Estes regimes, que há muito vinham sendo alvo de crítica, foram substituídos pelo regime do maior acompanhado que entrou em vigor em Fevereiro de 2019, e sobre o qual já publicámos um artigo mais detalhado.
O novo regime legal abandona o modelo do “incapaz” que necessita de ser “substituído” (na tomada de decisões), em detrimento de um modelo a que subjaz a autonomia e dignidade do visado que necessita tão-só de “acompanhamento”.
O novo regime prevê agora a nomeação de um acompanhante (e não já um tutor ou curador) a quem cabe apoiar e auxiliar o visado a reger a sua vida e tomar decisões e, nos casos em que tal se justifique, substituindo-o nessas mesmas tomadas de decisão.
O tribunal determinará quais os atos ou categorias de atos que carecem de intervenção do acompanhante em função das necessidades, maiores ou menores, do acompanhado. E essas necessidades hão-de ser aquelas que venham a resultar da factualidade apurada no processo, muito especialmente da informação médica relativa ao estado de saúde do acompanhado.

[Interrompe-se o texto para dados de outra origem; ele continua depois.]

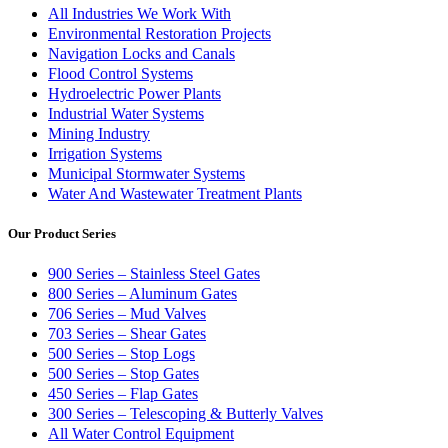
All Industries We Work With
Environmental Restoration Projects
Navigation Locks and Canals
Flood Control Systems
Hydroelectric Power Plants
Industrial Water Systems
Mining Industry
Irrigation Systems
Municipal Stormwater Systems
Water And Wastewater Treatment Plants
Our Product Series
900 Series – Stainless Steel Gates
800 Series – Aluminum Gates
706 Series – Mud Valves
703 Series – Shear Gates
500 Series – Stop Logs
500 Series – Stop Gates
450 Series – Flap Gates
300 Series – Telescoping & Butterly Valves
All Water Control Equipment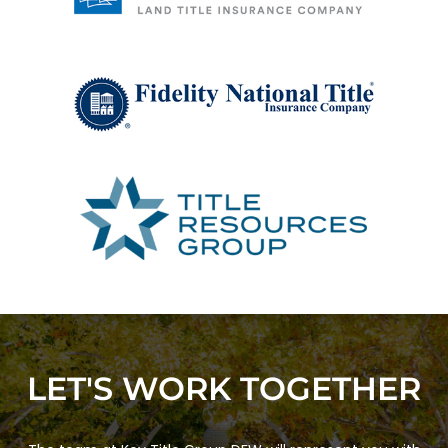
LET'S WORK TOGETHER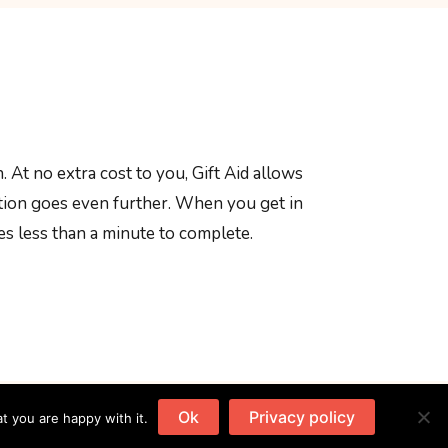
. At no extra cost to you, Gift Aid allows
ation goes even further. When you get in
kes less than a minute to complete.
Ok
Privacy policy
t you are happy with it.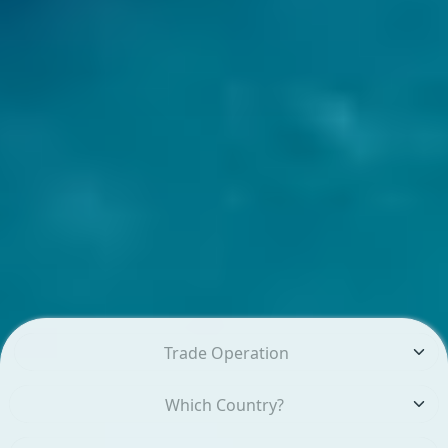
Trade Operation
Which Country?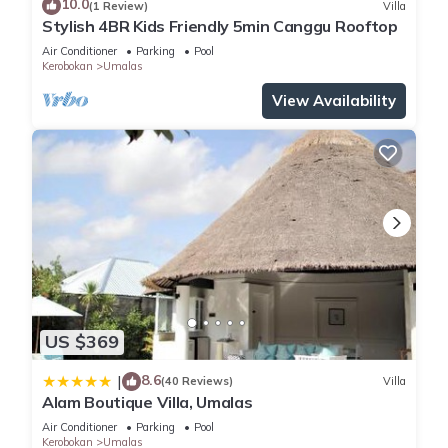
10.0
(1 Review)
Villa
space. Elegantly decorated, with all the comforts required to
Stylish 4BR Kids Friendly 5min Canggu Rooftop
shelter your dreams. Each room offers an en-suite dressing
Air Conditioner
Parking
Pool
as well as a semi-open private bathroom.
Kerobokan
Umalas
Plunge pool designed to 2 master bathrooms. The villa can
View Availability
accommodate up to 12 guests.
2 master Bedroom
Bedroom, dressing, wastafel, toilet, indoor shower, outdoor
shower, plunge pool
4 Guest Bedroom
Bedroom, dressing, wastafel, toilet, indoor shower
All the bedrooms include:
King or Queen size Beds
Baby Beds (on request)
Desk and Chairs
US $369
Bathroom Amenities
Satellite TV (on request)
8.6
|
(40 Reviews)
Villa
Alam Boutique Villa, Umalas
Mini Bars
Safety Deposit Boxes
Air Conditioner
Parking
Pool
Kerobokan
Umalas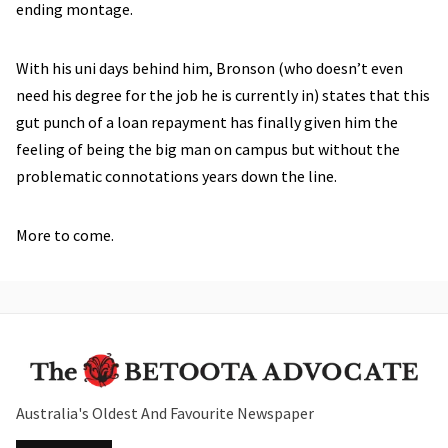
ending montage.
With his uni days behind him, Bronson (who doesn’t even
need his degree for the job he is currently in) states that this
gut punch of a loan repayment has finally given him the
feeling of being the big man on campus but without the
problematic connotations years down the line.
More to come.
Australia's Oldest And Favourite Newspaper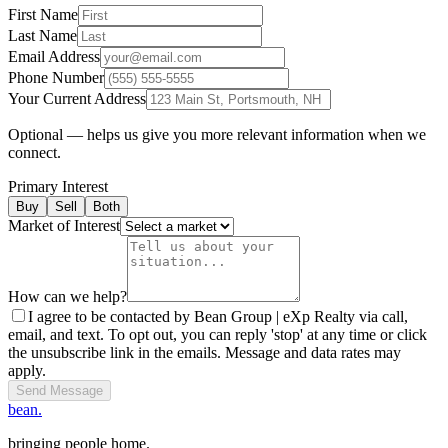
First Name
Last Name
Email Address
Phone Number
Your Current Address
Optional — helps us give you more relevant information when we
connect.
Primary Interest
Buy
Sell
Both
Market of Interest
How can we help?
I agree to be contacted by Bean Group | eXp Realty via call,
email, and text. To opt out, you can reply 'stop' at any time or click
the unsubscribe link in the emails. Message and data rates may
apply.
Send Message
bean.
bringing people home.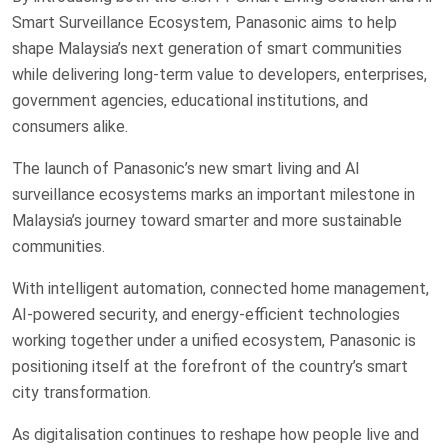
Smart Surveillance Ecosystem, Panasonic aims to help
shape Malaysia’s next generation of smart communities
while delivering long-term value to developers, enterprises,
government agencies, educational institutions, and
consumers alike.
The launch of Panasonic’s new smart living and AI
surveillance ecosystems marks an important milestone in
Malaysia’s journey toward smarter and more sustainable
communities.
With intelligent automation, connected home management,
AI-powered security, and energy-efficient technologies
working together under a unified ecosystem, Panasonic is
positioning itself at the forefront of the country’s smart
city transformation.
As digitalisation continues to reshape how people live and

Em linha com esta nova filosofia, cabe agora ao beneficiário escolher a pessoa do seu acompanhante, salvo se o acompanhado não estiver em condições de fazer uma escolha livre e esclarecida, caso em que será o tribunal a nomear o acompanhante.
O beneficiário poderá agora desencadear o processo judicial e, se for iniciado por outrem, cabe-lhe prestar consentimento ao acompanhamento. O tribunal, porém, poderá suprir a eventual falta de consentimento do visado.
O novo regime legal constitui, assim, um passo em frente na defesa dos direitos daqueles que, por qualquer razão, não estão em condições de exercer sozinhos os seus direitos mas que não deixam, por esse motivo, de ser tão capazes como os demais.